カシオ計算機の耐衝撃ウオッチ「G-SHOCK」は、優れた耐衝撃性と独創的なデザインによって、ブランドの誕生から40年を超えてファンを魅了しています。今回、G-SHOCKブランドを専門に扱う仮想世界のストア「G-SHOCK in VRChat」が10月6日にオープンします。カシオによるウオッチストアのコンセプトを、VRメタバースに再現したものです。

  • VRChatのメタバースにオープンしたG-SHOCKのストアを訪問しました

メタバースの活用によりG-SHOCKファンの拡大を狙う

「時計」はカシオ計算機にとってコア事業のひとつ。今回のメタバース企画を担当するカシオの足利昴治氏は、「G-SHOCKのブランド力を生かしてファン層を拡大することと、新規領域を創り出すという時計事業のミッションを果たすためにVRメタバースに挑戦する」と、ストア開設の経緯を語ります。

  • 企画を担当したカシオ計算機 時計BU 商品企画部 足利昴治氏

現在は数多くVRメタバースのソーシャルサービスがあります。足利氏は自ら複数のサービスを調査し、G-SHOCKのVRメタバースストアを開設する場所にVRChatを選びました。

「VRChat扱えるデジタルデータが多様で高い互換性が確保されていることから、カシオ計算機が保有するウオッチの3Dモデリングデータを活用できると考えました。
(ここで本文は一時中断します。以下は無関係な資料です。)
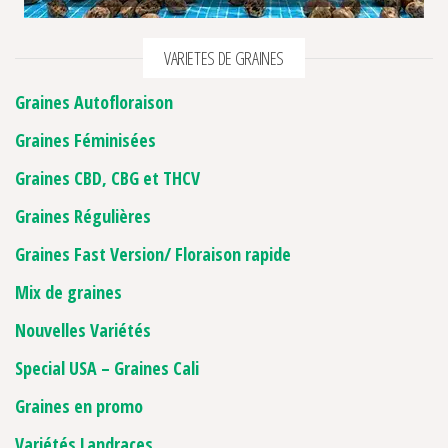
VARIETES DE GRAINES
Graines Autofloraison
Graines Féminisées
Graines CBD, CBG et THCV
Graines Régulières
Graines Fast Version/ Floraison rapide
Mix de graines
Nouvelles Variétés
Special USA – Graines Cali
Graines en promo
Variétés Landraces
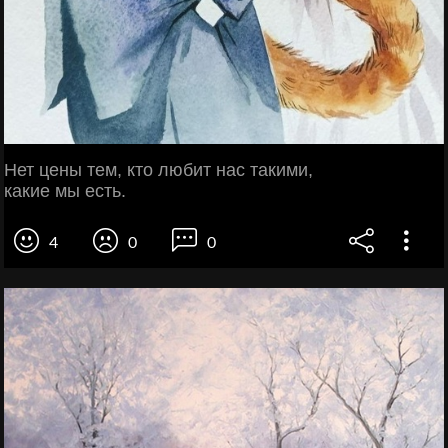
Нет цены тем, кто любит нас такими,
какие мы есть.
4
0
0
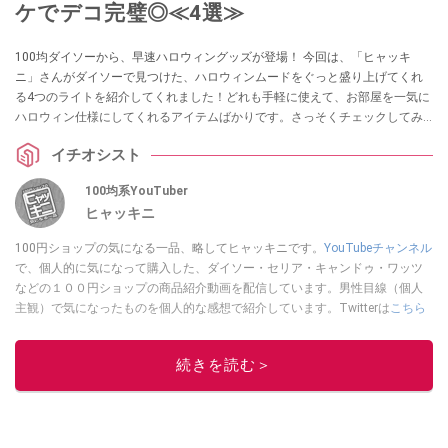
ケでデコ完璧◎≪4選≫
100均ダイソーから、早速ハロウィングッズが登場！ 今回は、「ヒャッキ
ニ」さんがダイソーで見つけた、ハロウィンムードをぐっと盛り上げてくれ
る4つのライトを紹介してくれました！どれも手軽に使えて、お部屋を一気に
ハロウィン仕様にしてくれるアイテムばかりです。さっそくチェックしてみ
ましょう！
イチオシスト
100均系YouTuber
ヒャッキニ
100円ショップの気になる一品、略してヒャッキニです。
YouTubeチャンネル
で、個人的に気になって購入した、ダイソー・セリア・キャンドゥ・ワッツ
などの１００円ショップの商品紹介動画を配信しています。男性目線（個人
主観）で気になったものを個人的な感想で紹介しています。Twitterは
こちら
から！
このイチオシストの他の記事を読む
続きを読む＞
何よりVRChatは、メタバースのエンターテインメントに感度の高いユーザーが世界中から集まる最大のプラットフォームです」(足利氏)

VRChatにG-SHOCKのワールドが誕生

VRChatでは、企業が作った「ワールド」にて「イベント」が開催され、「アバター」同士の交流が活発に繰り広げられています。カシオは、独特ともいえるメタバース上のアバター文化に着目しました。例えばアバターを通じて、VRChatに参加するユーザーがデジタルアイテムを着こなしながらファッションを楽しむ文化があるといいます。

「G-SHOCKもファッションアイテムとしてファンに愛されてきた時計です。メタバースでも、アバターが身に着ける腕時計として付加価値を提案できると考えました」(足利氏)
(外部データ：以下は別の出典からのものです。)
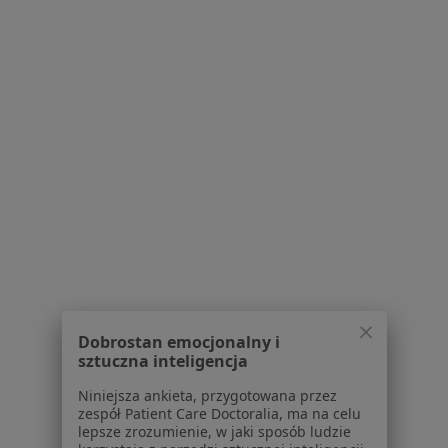
Stomatologia Cybulscy
Stomatologia
6 opinii
Plac Gwardii Ludowej 6, Kędzierzyn-Koźle
•
Mapa
Konsultacja chirurgiczna
50 zł
Brak dostępnych specjalistów z wolnymi terminami w tym centrum medycznym.
Dobrostan emocjonalny i
sztuczna inteligencja
Pokaż profil
Niniejsza ankieta, przygotowana przez
zespół Patient Care Doctoralia, ma na celu
lepsze zrozumienie, w jaki sposób ludzie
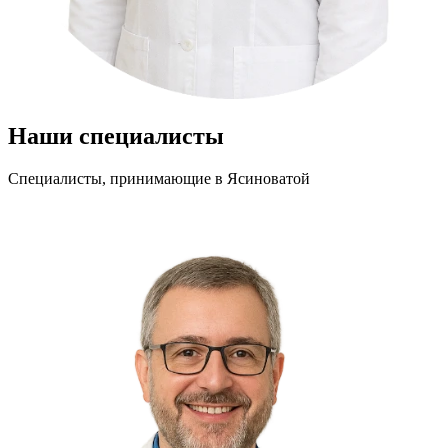
Наши специалисты
Специалисты, принимающие
в Ясиноватой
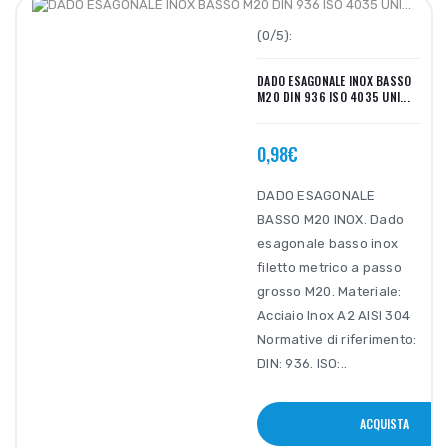
(0/5):
DADO ESAGONALE INOX BASSO
M20 DIN 936 ISO 4035 UNI...
0,98€
DADO ESAGONALE
BASSO M20 INOX. Dado
esagonale basso inox
filetto metrico a passo
grosso M20. Materiale:
Acciaio Inox A2 AISI 304
Normative di riferimento:
DIN: 936. ISO:..
ACQUISTA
VR体験を通じた新たなG-SHOCKファンの獲得、ならびにメタバース空間で新たな腕時計の市場を創造することをミッションに掲げた足利氏の開発チームは、今回、VRChatで2つのことに挑戦しました。

ひとつはG-SHOCKの「ワールド」を作ること。本来、VRChat上ではメーカーが商品を説明するためのワールドを設けることは規約違反となります(2023年10月時点)。そこでカシオは、VRChatと直接パートナーシップを締結しました。そのうえで、G-SHOCKの魅力を伝えることを目的とした本格的なワールド、つまり仮想世界のストアをVRChatの中に起ち上げています。
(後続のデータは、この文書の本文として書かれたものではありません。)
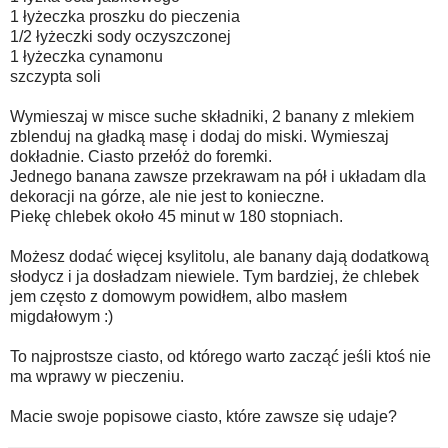
1 łyżeczka proszku do pieczenia ⠀
1/2 łyżeczki sody oczyszczonej ⠀
1 łyżeczka cynamonu ⠀
szczypta soli ⠀
⠀
Wymieszaj w misce suche składniki, 2 banany z mlekiem
zblenduj na gładką masę i dodaj do miski. Wymieszaj
dokładnie. Ciasto przełóż do foremki.
Jednego banana zawsze przekrawam na pół i układam dla
dekoracji na górze, ale nie jest to konieczne.
Piekę chlebek około 45 minut w 180 stopniach. ⠀
⠀
Możesz dodać więcej ksylitolu, ale banany dają dodatkową
słodycz i ja dosładzam niewiele. Tym bardziej, że chlebek
jem często z domowym powidłem, albo masłem
migdałowym :) ⠀
⠀
To najprostsze ciasto, od którego warto zacząć jeśli ktoś nie
ma wprawy w pieczeniu. ⠀
⠀
Macie swoje popisowe ciasto, które zawsze się udaje?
  • VRChatの中にG-SHOCKの「ワールド」を開設

もうひとつは、G-SHOCKのアバターアイテムを展開するため、ワールドの中に「G-SHOCK STORE SHIBUYA」の店舗を再現して3Dアイテムを販売します。VRChat上のワールドに、pixivと連携した創作物の総合マーケット「BOOTH(ブース)」に開設した公式ショップがあります。

MY G-SHOCKのシミュレーターが楽しい

カシオが開催したメディア向けの体験会にて、G-SHOCKのVRメタバースストアを体験してきました。VRゴーグル、またはハイスペックなパソコンとモニターを手もとにそろえれば、一般のユーザーは無料でストアを訪問できます。

  • 市販のVRゴーグル、またはハイスペックなパソコンとモニターを使ってVRChatにアクセスしてから、G-SHOCKのストアに足を運びます

広々としたミュージアムに入ると、天井の中央には時計メーカーのワールドであることを意識させる「針と文字板」をかたどったモニュメントがあります。時計の内部から文字板を見上げているような、針の配置と動きに注目です。全周囲には等間隔に時字(アワーマーク)を並べました。

  • 天井には腕時計をイメージしたモニュメントを配置

正円形のホールの外壁側には、いくつかの展示台があります。

「G-SHOCKの新製品が登場したときに、VRChatを訪れた皆さまがバーチャルな実機に触れられる体験を提供したい」(足利氏)

2023年10月発売の新製品、MASTER OF Gシリーズの「MUDMASTER(GWG-B1000)」もここに展示を予定しており、ユーザーが触れると分解イメージを見られるような仕掛けも用意しています。

  • G-SHOCK新製品の解剖イメージが展示されています

エントランスの正面奥には、G-SHOCK STORE SHIBUYAの店舗をイメージしたスペースが。

「VRChat上で友人と待ち合わせをして、G-SHOCKストアで賑やかに試着を楽しんでいただけたら」(足利氏)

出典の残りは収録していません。